Open bahrus opened 1 year ago
Not an endorsement for this proposal, but if a unit/measurement tag were to be added I'd push for using the ECMAScript list of units, and avoiding ambiguous terms like $
for a unit type.
An alternative list of units, used by Intl.NumberFormat, found here
I’d suggest that if this were to exist, <number>
(or something similar) might be better aligned with what’s being proposed than <measurement>
(and would match NumberFormat). In the sentence “does the melon weigh less than 12lbs?”, there’s a numeric value with a unit dimension that could benefit from this element, but it’s seemingly not a measurement (at least as I’d generally understand the word? nothing was measured). A broader usage of the word may be legit, but I suspect it could cause some confusion about when it’s semantically appropriate to use.
Modified title to reflect feedback.
I would like to add my support for this proposal and add that semantic markup for numerals is also an accessibility issue.
The reason I came here was that I encountered issues with properly marking up Roman numerals to make sure screen-readers can handle them. Unfortunately, there is no good solution at the moment.
For example, a screen reader would have no way of knowing how to pronounce text like Part I
without additional markup (is that "one" or "aye"?). And even users who actually did learn Roman numbers in school will need some mental effort to figure out that MCMLXXXIV
is actually 1984.
(Side note: Unicode Roman numerals are not a solution either. In fact, even the Unicode specs discourages their use outside of specific use-cases)

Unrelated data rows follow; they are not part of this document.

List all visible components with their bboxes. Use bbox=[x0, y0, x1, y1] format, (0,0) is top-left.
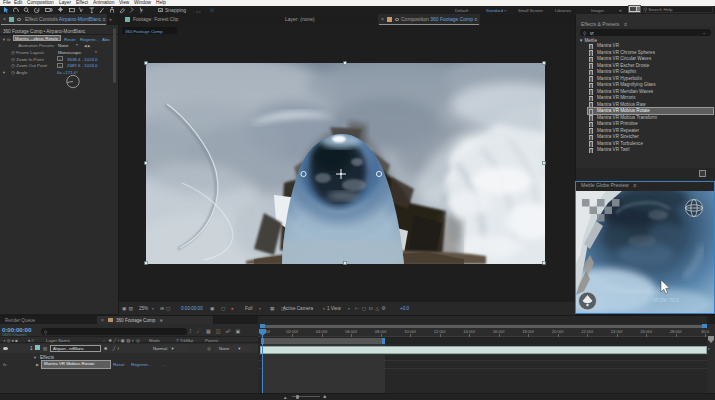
svg-text:VFOV: 70.0: VFOV: 70.0 bbox=[653, 297, 679, 303]
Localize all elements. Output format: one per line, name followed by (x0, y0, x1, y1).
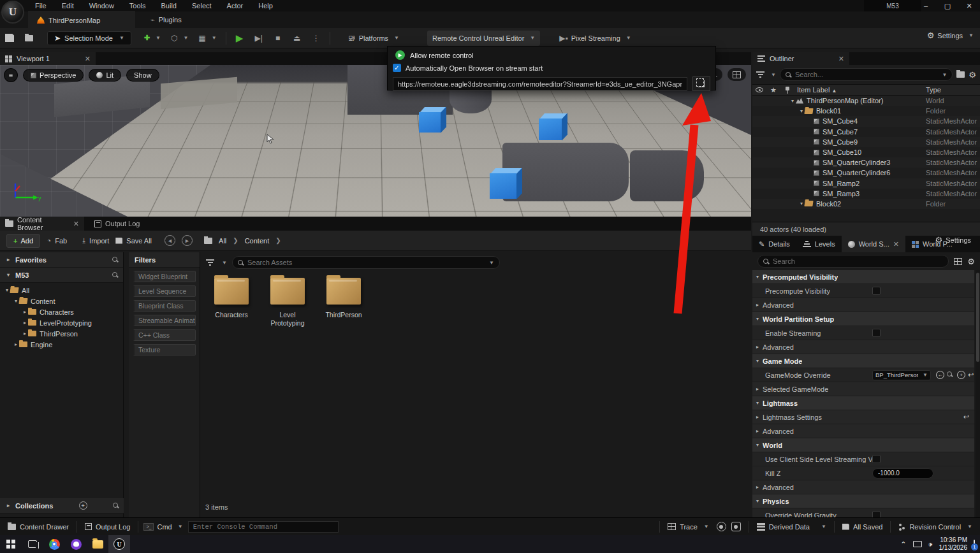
tree-item-all[interactable]: ▾All (0, 285, 123, 296)
expander-icon[interactable]: ▾ (752, 274, 763, 280)
auto-open-browser-row[interactable]: ✓ Automatically Open Browser on stream s… (388, 62, 715, 75)
property-row[interactable]: ▸Advanced (752, 424, 974, 438)
project-header[interactable]: ▾ M53 (0, 268, 123, 283)
property-row[interactable]: ▾World Partition Setup (752, 312, 974, 326)
gamemode-override-dropdown[interactable]: BP_ThirdPersonG▼ (872, 370, 931, 380)
details-settings-icon[interactable]: ⚙ (967, 257, 975, 266)
taskbar-github[interactable] (65, 535, 87, 553)
show-dropdown[interactable]: Show (126, 69, 159, 82)
menu-help[interactable]: Help (251, 1, 280, 11)
outliner-search-input[interactable] (795, 71, 936, 78)
property-row[interactable]: ▾Game Mode (752, 354, 974, 368)
taskbar-unreal[interactable]: U (108, 535, 130, 553)
network-icon[interactable] (913, 541, 922, 547)
outliner-row[interactable]: SM_Ramp3StaticMeshActor (752, 189, 980, 199)
expander-icon[interactable]: ▸ (13, 341, 19, 347)
tree-item-content[interactable]: ▾Content (0, 296, 123, 306)
outliner-row[interactable]: SM_QuarterCylinder6StaticMeshActor (752, 168, 980, 178)
remote-control-dropdown[interactable]: Remote Control Unreal Editor ▼ (427, 31, 540, 46)
asset-search-input[interactable] (247, 259, 483, 266)
outliner-row[interactable]: SM_Ramp2StaticMeshActor (752, 178, 980, 189)
blue-cube-2[interactable] (539, 118, 562, 140)
expander-icon[interactable]: ▸ (5, 503, 11, 508)
copy-url-button[interactable] (692, 76, 710, 91)
outliner-row[interactable]: SM_Cube4StaticMeshActor (752, 116, 980, 126)
selection-mode-dropdown[interactable]: ➤ Selection Mode ▼ (47, 31, 131, 45)
tree-item-characters[interactable]: ▸Characters (0, 306, 123, 317)
type-column[interactable]: Type (926, 86, 941, 94)
tree-item-engine[interactable]: ▸Engine (0, 339, 123, 350)
taskbar-clock[interactable]: 10:36 PM 1/13/2026 (939, 536, 968, 552)
outliner-settings-icon[interactable]: ⚙ (969, 70, 976, 80)
revision-control-dropdown[interactable]: Revision Control ▼ (891, 518, 980, 535)
search-icon[interactable] (113, 503, 119, 508)
breadcrumb-all[interactable]: All (219, 237, 226, 245)
scrollbar-thumb[interactable] (976, 273, 979, 362)
import-button[interactable]: ⤓ Import (82, 236, 109, 245)
tray-expand-icon[interactable]: ⌃ (900, 540, 906, 549)
property-checkbox[interactable] (872, 511, 881, 517)
outliner-row[interactable]: ▾ThirdPersonMap (Editor)World (752, 96, 980, 106)
minimize-button[interactable]: – (915, 0, 937, 11)
expander-icon[interactable]: ▾ (752, 498, 763, 504)
chevron-down-icon[interactable]: ▼ (222, 260, 227, 266)
expander-icon[interactable]: ▸ (22, 320, 28, 326)
favorites-header[interactable]: ▸ Favorites (0, 252, 123, 268)
notification-center-button[interactable]: 1 (974, 540, 975, 548)
filter-texture[interactable]: Texture (133, 344, 196, 356)
filter-icon[interactable] (756, 71, 764, 78)
filter-icon[interactable] (206, 259, 214, 266)
expander-icon[interactable]: ▸ (752, 344, 763, 350)
reset-icon[interactable]: ↩ (968, 371, 974, 379)
filter-blueprint-class[interactable]: Blueprint Class (133, 300, 196, 312)
asset-folder-characters[interactable]: Characters (208, 278, 254, 327)
property-row[interactable]: ▾Lightmass (752, 396, 974, 410)
chevron-down-icon[interactable]: ▼ (771, 72, 776, 78)
tab-thirdpersonmap[interactable]: ThirdPersonMap (28, 11, 135, 28)
close-icon[interactable]: ✕ (893, 240, 899, 248)
filter-streamable-animatic[interactable]: Streamable Animatic (133, 315, 196, 326)
chevron-down-icon[interactable]: ▼ (942, 72, 947, 78)
pixel-streaming-dropdown[interactable]: ▶▪ Pixel Streaming ▼ (554, 31, 636, 46)
tab-details[interactable]: ✎Details (752, 236, 796, 252)
asset-folder-thirdperson[interactable]: ThirdPerson (321, 278, 367, 327)
use-selected-asset-icon[interactable]: ← (936, 371, 944, 379)
trace-record-button[interactable] (717, 522, 726, 531)
trace-dropdown[interactable]: Trace ▼ (660, 518, 717, 535)
forward-button[interactable]: ► (182, 235, 193, 246)
expander-icon[interactable]: ▾ (5, 272, 11, 278)
search-icon[interactable] (112, 272, 118, 278)
asset-search-box[interactable]: ▼ (232, 256, 500, 269)
tab-content-browser[interactable]: Content Browser ✕ (0, 217, 84, 231)
property-row[interactable]: Enable Streaming (752, 326, 974, 340)
unreal-logo-icon[interactable]: U (1, 1, 24, 24)
derived-data-dropdown[interactable]: Derived Data ▼ (749, 518, 834, 535)
outliner-row[interactable]: SM_QuarterCylinder3StaticMeshActor (752, 157, 980, 168)
expander-icon[interactable]: ▾ (752, 358, 763, 364)
reset-to-default-icon[interactable]: ↩ (963, 413, 969, 421)
property-row[interactable]: Precompute Visibility (752, 284, 974, 298)
menu-window[interactable]: Window (82, 1, 121, 11)
perspective-dropdown[interactable]: Perspective (23, 69, 84, 82)
output-log-button[interactable]: Output Log (77, 518, 138, 535)
expander-icon[interactable]: ▸ (752, 414, 763, 420)
pick-asset-icon[interactable]: + (957, 371, 965, 379)
property-row[interactable]: ▾Precomputed Visibility (752, 270, 974, 284)
tree-item-levelprototyping[interactable]: ▸LevelPrototyping (0, 317, 123, 328)
viewport-options-button[interactable]: ≡ (4, 68, 18, 82)
tab-plugins[interactable]: ⌁ Plugins (142, 11, 191, 28)
expander-icon[interactable]: ▸ (5, 257, 11, 262)
property-row[interactable]: ▾Physics (752, 494, 974, 508)
menu-actor[interactable]: Actor (220, 1, 251, 11)
menu-file[interactable]: File (28, 1, 54, 11)
property-row[interactable]: ▸Advanced (752, 340, 974, 354)
back-button[interactable]: ◄ (165, 235, 175, 246)
lit-dropdown[interactable]: Lit (89, 69, 121, 82)
checkbox-checked-icon[interactable]: ✓ (393, 64, 401, 72)
search-icon[interactable] (112, 257, 118, 262)
outliner-search-box[interactable]: ▼ (780, 68, 953, 81)
trace-snapshot-button[interactable] (731, 522, 741, 531)
expander-icon[interactable]: ▸ (752, 428, 763, 434)
save-all-button[interactable]: Save All (115, 237, 152, 245)
property-checkbox[interactable] (872, 455, 881, 463)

This problem gets only bigger once we talk about other number systems. For example, who knows that the Greek letters χξϛʹ
can also represent a number (666 in this case). Or look at Japanese numbers: 拾弐
can stand for 12, but apparently can also be read as words...
For more information, see the Wikipedia page List of numeral systems.
And of course, there are number representations for numbers that are in other bases than our usual base-10 system. ABCD
might well be the hexadecimal representation of the decimal number 43981, or just the beginning of the alphabet – without context, that is hard to say.
Another potential pitfall are the number formats for Arabic numbers that vary in different countries, and are also often mixed up in the localization process. If I read, e.g. 1,234
on an English page on a German website, it can be difficult to know if that refers to 1234 or 1.234 in an English format, because it would be the latter if the German rules are applied, and the first if the English rules are in use.
Last but not least, the pronunciation of numerals is more complex than one might think. Look again at 1984
: depending on the context, this may either be pronounced as "nineteen-eighty-four" (if used as a year number), or "one-thousand nine-hundred and eighty-four" (in most other situations).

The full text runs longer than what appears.